RAÇA: Você é uma jovem negra nesta implacável sociedade. Como lida com a visão do outro por toda a sua história?
Luyara: Demorei muito para me identificar como mulher negra. Quando era pequena, pedia a minha mãe pra alisar o cabelo, dizia que era morena, e quando mudei de escola aos 13 anos, pude sair um pouco da bolha do lugar em que eu vivia e estive de cara com a política, por mais que eu acompanhasse minha mãe desde pequena. Fui para um colégio de elite, a minha mãe ganhou bolsa de estudos, e me vi num lugar onde só tinha branco. Aí achei estranho, não era o que eu via antes. E passei a transitar nos dois mundos. Nos finais de semana eu ia pra casa do meu pai, na Maré. Estava sempre tentando identificar esses dois lados. Entrei para o grêmio estudantil e lá comecei a identificar. Fazia parte de um coletivo de mulheres e identificava que as próprias meninas criavam o racismo entre a gente. Daí comecei a entender o feminismo negro, a solidão da mulher negra, minha adolescência foi o que há… agora vejo o racismo mais institucional, tentando entender o sistema de cotas, eu não entrei na faculdade por cotas mas tenho bastante amigos que entraram. Outro dia saí de uma reunião de trabalho e fui jantar. Estava com meu telefone na mão e um copo. Um cara me chamou e pediu pra eu levar uma cerveja pra ele. Fiquei olhando e ele insistiu. ‘Você não deve ter entendido, traz uma cerveja pra mim’. Quando eu ia responder que não trabalhava ali, ele pediu desculpas. É por isso que minha mãe morreu lutando. É por isso que tenho que continuar a lutar. Sempre dá aqueles estalos: tem que seguir mesmo em frente, não pode parar.

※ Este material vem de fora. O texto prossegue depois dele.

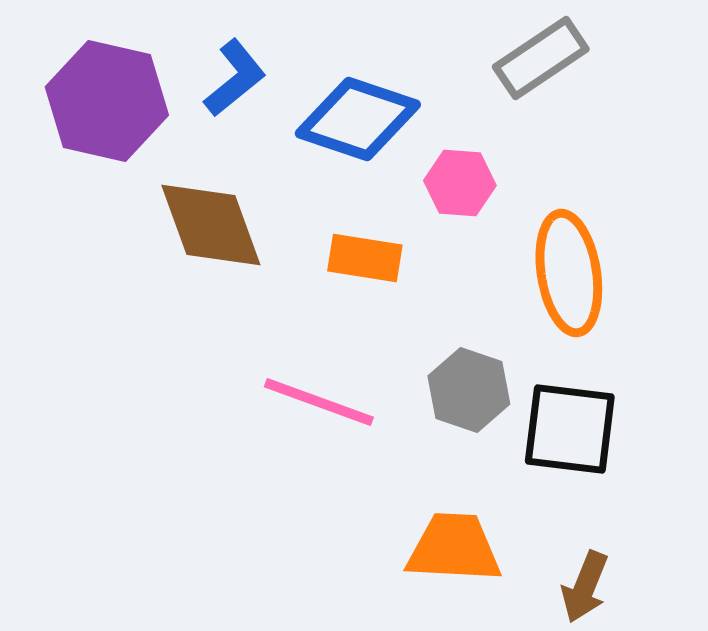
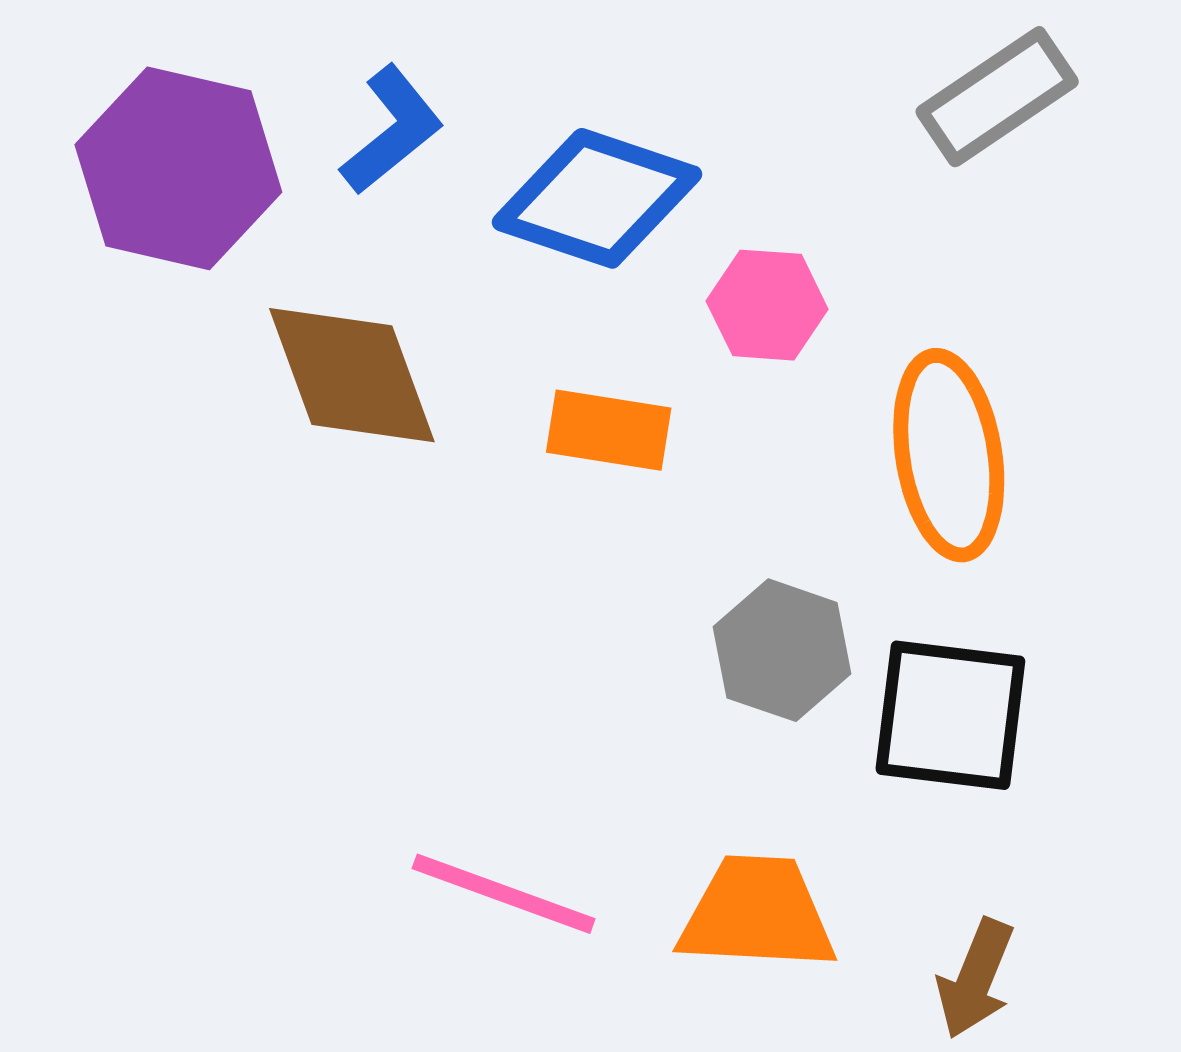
gray rectangle: (541, 58) -> (997, 97), moved
pink line: (319, 402) -> (504, 894), moved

Raça: Como tem sido o seu dia a dia?
Luyara: Tento ocupar bastante a minha mente. Faço Educação Física na UERJ. De dia fico na faculdade, à tarde no trabalho. Participo do time de handebol, do time de líder de torcida e sou ritmista. Toco caixa, surdo e tamborim. Estou tentando preencher meu tempo com as coisas que eu já fazia antes, coisas que me fazem bem. Final de semana procuro ficar em casa.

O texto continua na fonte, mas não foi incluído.